> [Entries shown]
▼

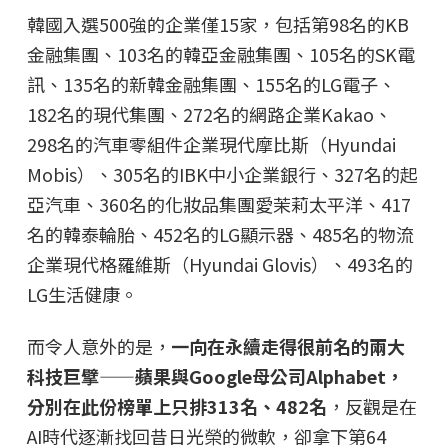
韓國入選500強的企業僅15家，包括第98名的KB
金融集團、103名的韓亞金融集團、105名的SK電
訊、135名的新韓金融集團、155名的LG電子、
182名的現代集團、272名的網路企業Kakao、
298名的汽車零組件企業現代摩比斯（Hyundai
Mobis）、305名的IBK中小企業銀行、327名的起
亞汽車、360名的化妝品集團愛茉莉太平洋、417
名的韓泰輪胎、452名的LG顯示器、485名的物流
企業現代格羅維斯（Hyundai Glovis）、493名的
LG生活健康。
而令人意外的是，
一向在永續走得很前名的兩大
科技巨擘——蘋果與Google母公司Alphabet，
分別在此份榜單上只排313名、482名
，反觀是在
AI時代逐漸找回昔日光榮的微軟，卻拿下第64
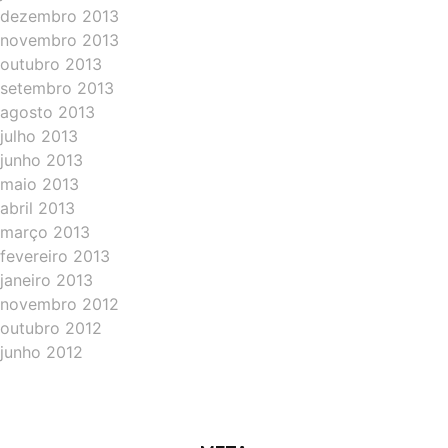
dezembro 2013
novembro 2013
outubro 2013
setembro 2013
agosto 2013
julho 2013
junho 2013
maio 2013
abril 2013
março 2013
fevereiro 2013
janeiro 2013
novembro 2012
outubro 2012
junho 2012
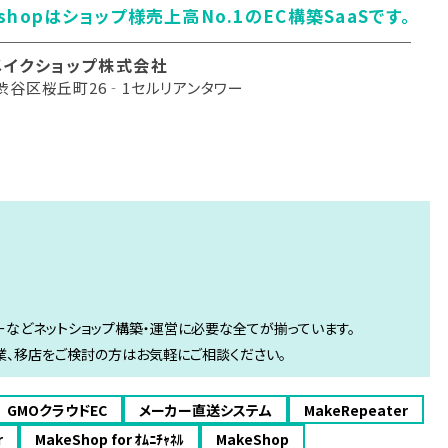
eshopはショップ様売上高No.1のEC構築SaaSです。
メイクショップ株式会社
渋谷区桜丘町26‐1セルリアンタワー
バーなどネットショップ構築・運営に必要な全てが揃っています。
業、移店をご検討の方はお気軽にご相談ください。
GMOクラウドEC
メーカー直送システム
MakeRepeater
r
MakeShop for ｵﾑﾆﾁｬﾈﾙ
MakeShop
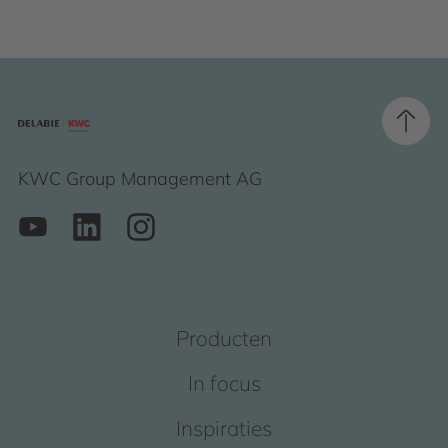
KWC Group Management AG
Producten
In focus
Inspiraties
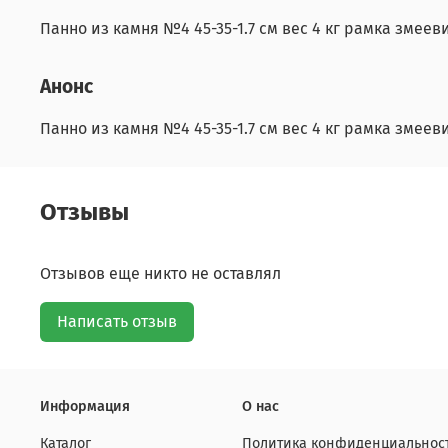
Панно из камня №4 45-35-1.7 см вес 4 кг рамка змее
Анонс
Панно из камня №4 45-35-1.7 см вес 4 кг рамка змее
Отзывы
Отзывов еще никто не оставлял
Написать отзыв
Информация
О нас
Каталог
Политика конфиденциальност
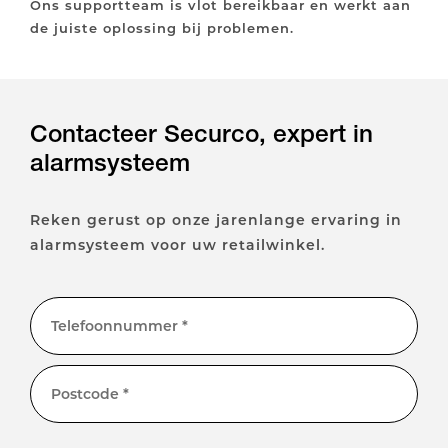
Ons supportteam is vlot bereikbaar en werkt aan
de juiste oplossing bij problemen.
Contacteer Securco, expert in
alarmsysteem
Reken gerust op onze jarenlange ervaring in
alarmsysteem voor uw retailwinkel.
Telefoonnummer *
Postcode *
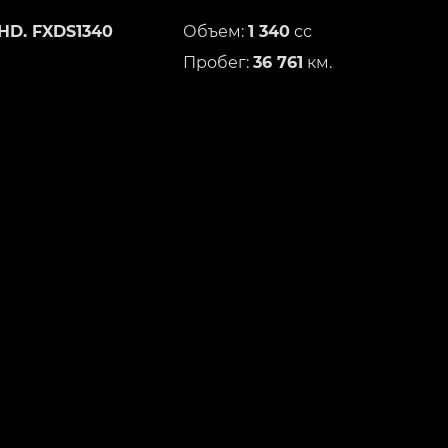
HD. FXDS1340
Объем:
1 340
сс
Пробег:
36 761
км.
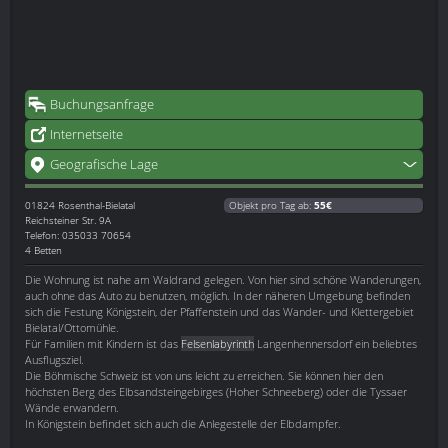
Buchungsanfrage
Internetseite
Geografische Lage
01824
Rosenthal-Bielatal
Objekt pro Tag ab:
55€
Reichsteiner Str. 9A
Telefon: 035033 70654
4 Betten
Die Wohnung ist nahe am Waldrand gelegen. Von hier sind schöne Wanderungen,
auch ohne das Auto zu benutzen, möglich. In der näheren Umgebung befinden
sich die Festung Königstein, der Pfaffenstein und das Wander- und Klettergebiet
Bielatal/Ottomühle.
Für Familien mit Kindern ist das
Felsenlabyrinth
Langenhennersdorf ein beliebtes
Ausflugsziel.
Die Böhmische Schweiz ist von uns leicht zu erreichen. Sie können hier den
höchsten Berg des Elbsandsteingebirges (Hoher Schneeberg) oder die Tyssaer
Wände erwandern.
In Königstein befindet sich auch die Anlegestelle der Elbdampfer.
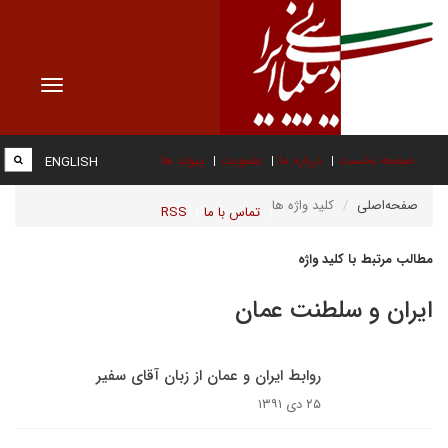
Toggle
vigation
صفحه نخست
درباره ما
عضویت
پیوند ها
ENGLISH
صفحه‌اصلی
کلید واژه ها
تماس با ما
RSS
مطالب مرتبط با کلید واژه
ایران و سلطنت عمان
روابط ایران و عمان از زبان آقای سفیر
۲۵ دی ۱۳۹۱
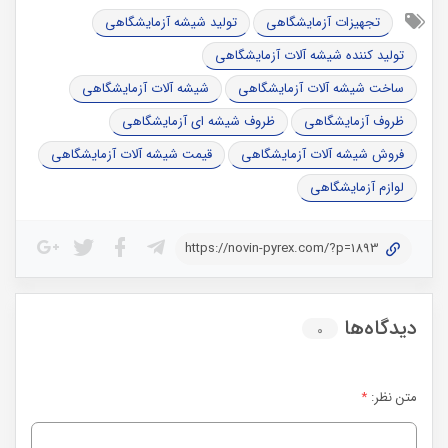
تجهیزات آزمایشگاهی
تولید شیشه آزمایشگاهی
تولید کننده شیشه آلات آزمایشگاهی
ساخت شیشه آلات آزمایشگاهی
شیشه آلات آزمایشگاهی
ظروف آزمایشگاهی
ظروف شیشه ای آزمایشگاهی
فروش شیشه آلات آزمایشگاهی
قیمت شیشه آلات آزمایشگاهی
لوازم آزمایشگاهی
https://novin-pyrex.com/?p=1893
دیدگاه‌ها
۰
متن نظر:
*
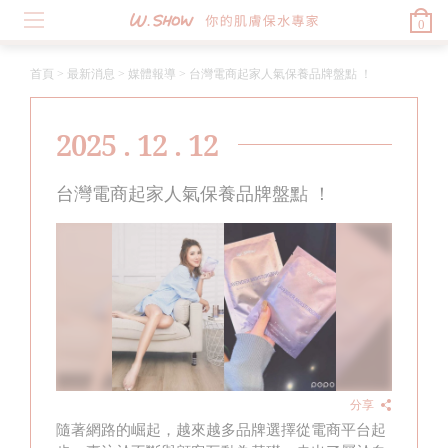
0
首頁
>
最新消息
>
媒體報導
>
台灣電商起家人氣保養品牌盤點 ！
2025 . 12 . 12
台灣電商起家人氣保養品牌盤點 ！
分享
隨著網路的崛起，越來越多品牌選擇從電商平台起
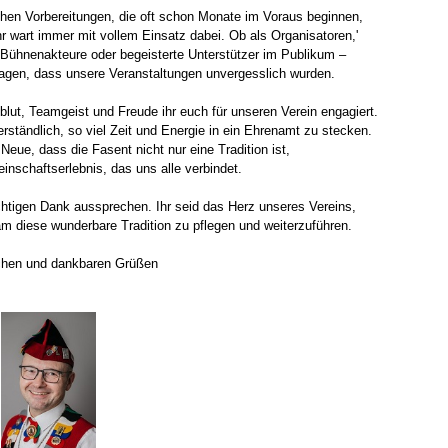
chen Vorbereitungen, die oft schon Monate im Voraus beginnen,
r wart immer mit vollem Einsatz dabei. Ob als Organisatoren,'
, Bühnenakteure oder begeisterte Unterstützer im Publikum –
ragen, dass unsere Veranstaltungen unvergesslich wurden.
blut, Teamgeist und Freude ihr euch für unseren Verein engagiert.
erständlich, so viel Zeit und Energie in ein Ehrenamt zu stecken.
Neue, dass die Fasent nicht nur eine Tradition ist,
nschaftserlebnis, das uns alle verbindet.
chtigen Dank aussprechen. Ihr seid das Herz unseres Vereins,
am diese wunderbare Tradition zu pflegen und weiterzuführen.
schen und dankbaren Grüßen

▲

> [Task requirements] Pull out every line in the data above that has the word "ایران".

> [Response area]
ایران و سلطنت عمان
روابط ایران و عمان از زبان آقای سفیر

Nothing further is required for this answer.